O debate sobre as pautas identitárias, especialmente de gênero e raça, tem ganhado proeminência e espaço no cinema há um bom tempo, e Para Onde Voam as Feiticeiras é um ótimo exemplo de como um filme pode reinventar essa discussão, por vezes dizendo coisas um tanto óbvias para quem já está acostumado a esse tipo de proposição sobre o tema, mas friccionando-a no próprio encontro e confronto que o documentário permite e cria no seu dispositivo que mistura intervenção e performance de um modo um tanto caótico, mas não menos desestabilizador. Mas isso se deve aos próprios embates que se dão no filme e menos pelo modo desordenado com que se apresenta narrativamente – outros filmes podem até se beneficiar desse tipo de desregramento, o que não é o caso aqui, mas também não é algo que atrapalha.
Temos um grupo de artistas e ativistas incansáveis da causa LGBTQIA+ e negra, em diálogo interseccional e com pretensões ampliadoras, que inicialmente propõem algum tipo de intervenção urbana, com microfone (e câmera) abertos, a fim de que as inquietações, discursos de ordem e todo tipo de afronta ganhem espaço e corpo, seja através dos próprios proponentes daquele ato, mas também por quem passa na rua e se sente à vontade de dar a cara a tapa, falar e mandar seu recado.
Esse senso de interferência no cotidiano de uma rua do centro comercial de uma grande cidade como São Paulo, um senso de marcação de presença daqueles corpos contestadores com o claro intuito de agregar iguais, ao mesmo tempo em que confronta o diferente, é um dos maiores acertos do filme enquanto dispositivo escolhido para que os temas floresçam. E florescem bastante, eles ramificam e se voltam até mesmo para os diretores e os proponentes daquela roda de contestação.

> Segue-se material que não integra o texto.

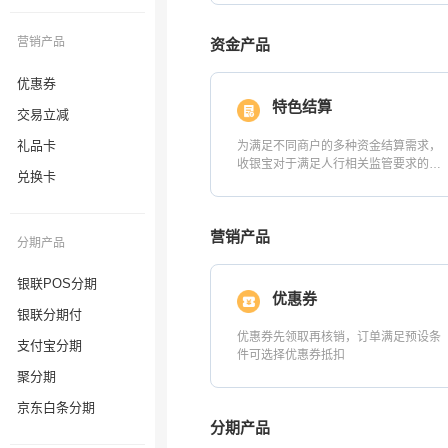
营销产品
优惠券
交易立减
礼品卡
兑换卡
分期产品
银联POS分期
银联分期付
支付宝分期
聚分期
京东白条分期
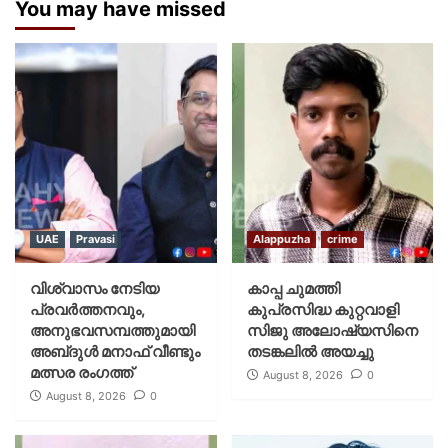
You may have missed
UAE
Pravasi
Alappuzha
crime
വിശ്വാസം നേടിയ
കാപ്പ ചുമത്തി
പ്രവർത്തനവും,
കുപ്രസിദ്ധ കുറ്റവാളി
അനുഭവസമ്പത്തുമായി
സിജു അലോഷ്യസിനെ
അബ്‌ദുൾ മനാഫ് വീണ്ടും
തടങ്കലിൽ അയച്ചു
മത്സര രംഗത്ത്
August 8, 2026
0
August 8, 2026
0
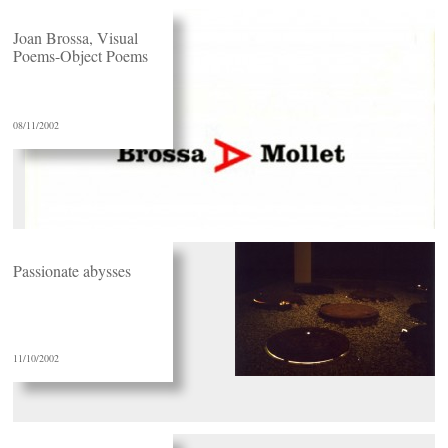
Joan Brossa, Visual
Poems-Object Poems
08/11/2002
Passionate abysses
11/10/2002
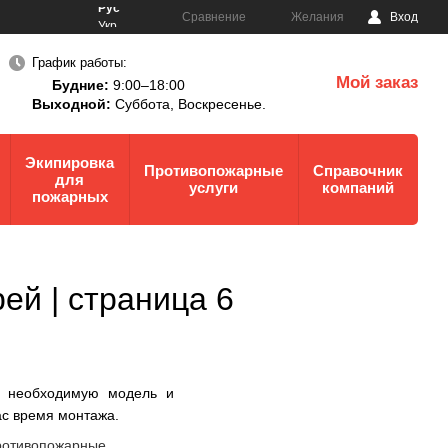
Рус
Сравнение
Желания
Вход
Укр
График работы:
Мой заказ
Будние:
9:00–18:00
0
Выходной:
Суббота,
Воскресенье.
Экипировка
Противопожарные
Справочник
для
услуги
компаний
пожарных
ей | страница 6
 необходимую модель и
ас время монтажа.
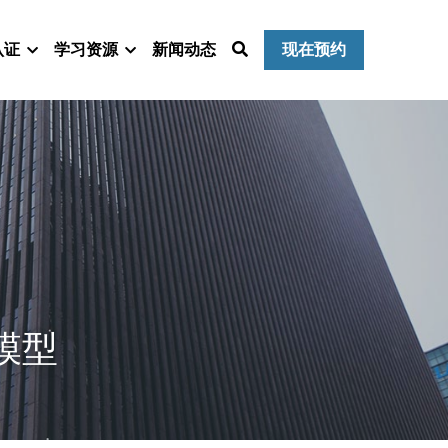
认证
学习资源
新闻动态
现在预约
模型 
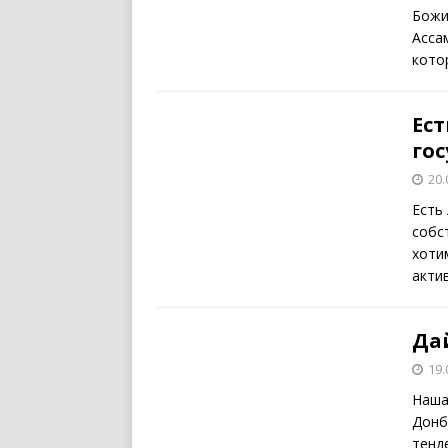
Божи
Асса
кото
Ест
го
20.
Есть
собс
хоти
акти
Дай
19.
Наша
Донб
тенд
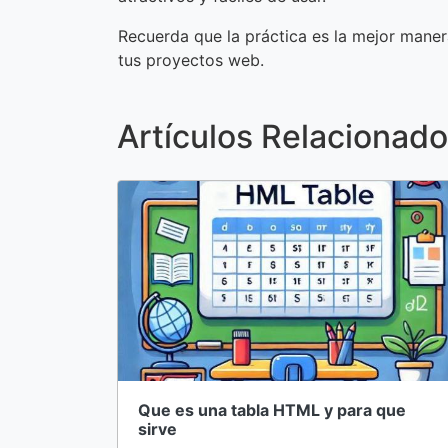
Recuerda que la práctica es la mejor maner
tus proyectos web.
Artículos Relacionad
Que es una tabla HTML y para que
sirve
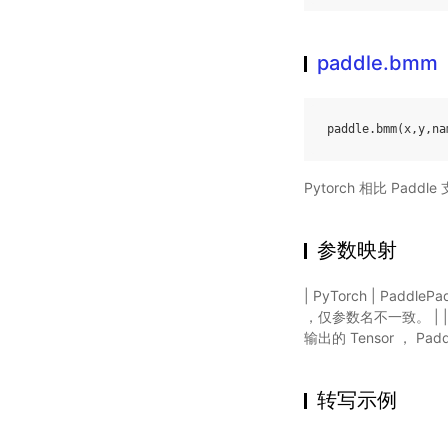
paddle.bmm
paddle
.
bmm
(
x
,
y
,
na
Pytorch 相比 Pa
参数映射
| PyTorch | PaddleP
，仅参数名不一致。 | | m
输出的 Tensor ， P
转写示例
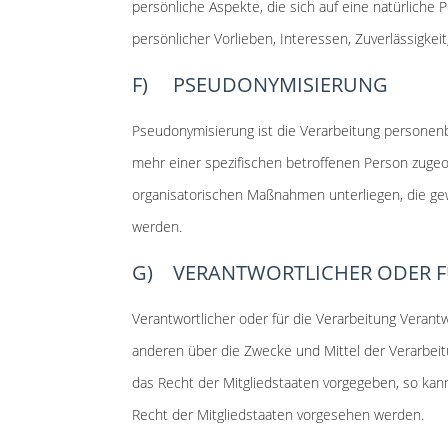
persönliche Aspekte, die sich auf eine natürliche
persönlicher Vorlieben, Interessen, Zuverlässigkei
F) PSEUDONYMISIERUNG
Pseudonymisierung ist die Verarbeitung personen
mehr einer spezifischen betroffenen Person zuge
organisatorischen Maßnahmen unterliegen, die gew
werden.
G) VERANTWORTLICHER ODER F
Verantwortlicher oder für die Verarbeitung Verantw
anderen über die Zwecke und Mittel der Verarbei
das Recht der Mitgliedstaaten vorgegeben, so ka
Recht der Mitgliedstaaten vorgesehen werden.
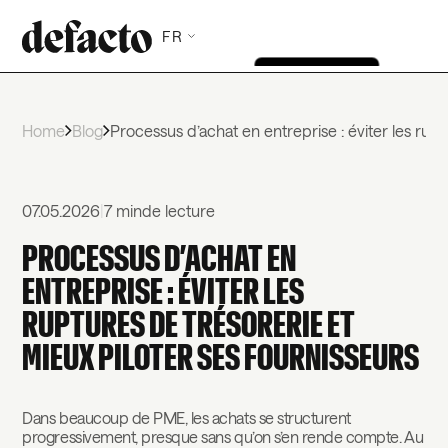
FR
Home
Blog
Processus d’achat en entreprise : éviter les rupt
07.05.2026
|
7 min
de lecture
PROCESSUS D’ACHAT EN
ENTREPRISE : ÉVITER LES
RUPTURES DE TRÉSORERIE ET
MIEUX PILOTER SES FOURNISSEURS
Dans beaucoup de PME, les achats se structurent
progressivement, presque sans qu’on s’en rende compte. Au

Eliane Caffé, que vinha de Era o Hotel Cambridge, filme feito numa ocupação popular, aparado num grupo de defesa da moradia em São Paulo – e o filme atual nasce a partir do contato com parte dos ativistas que transitam nessas lutas – une-se agora a sua irmã, Cláudia Caffé e a Beto Amaral na direção deste longa. Mas o fato é que Para Onde Voam as Feiticeiras é feito a muitas mãos, claramente apoiado nas opiniões, sugestões e direcionamentos que partem do próprio grupo de ativistas, autodenominado “as manas”, homens e mulheres trans, sujeitos identificados nas inicias da legenda queer, muito apropriados e preparados para problematizar e jogar na roda suas preocupações e frustrações com a forma com que determinados temas, que tanto lhes cabem, são tratados.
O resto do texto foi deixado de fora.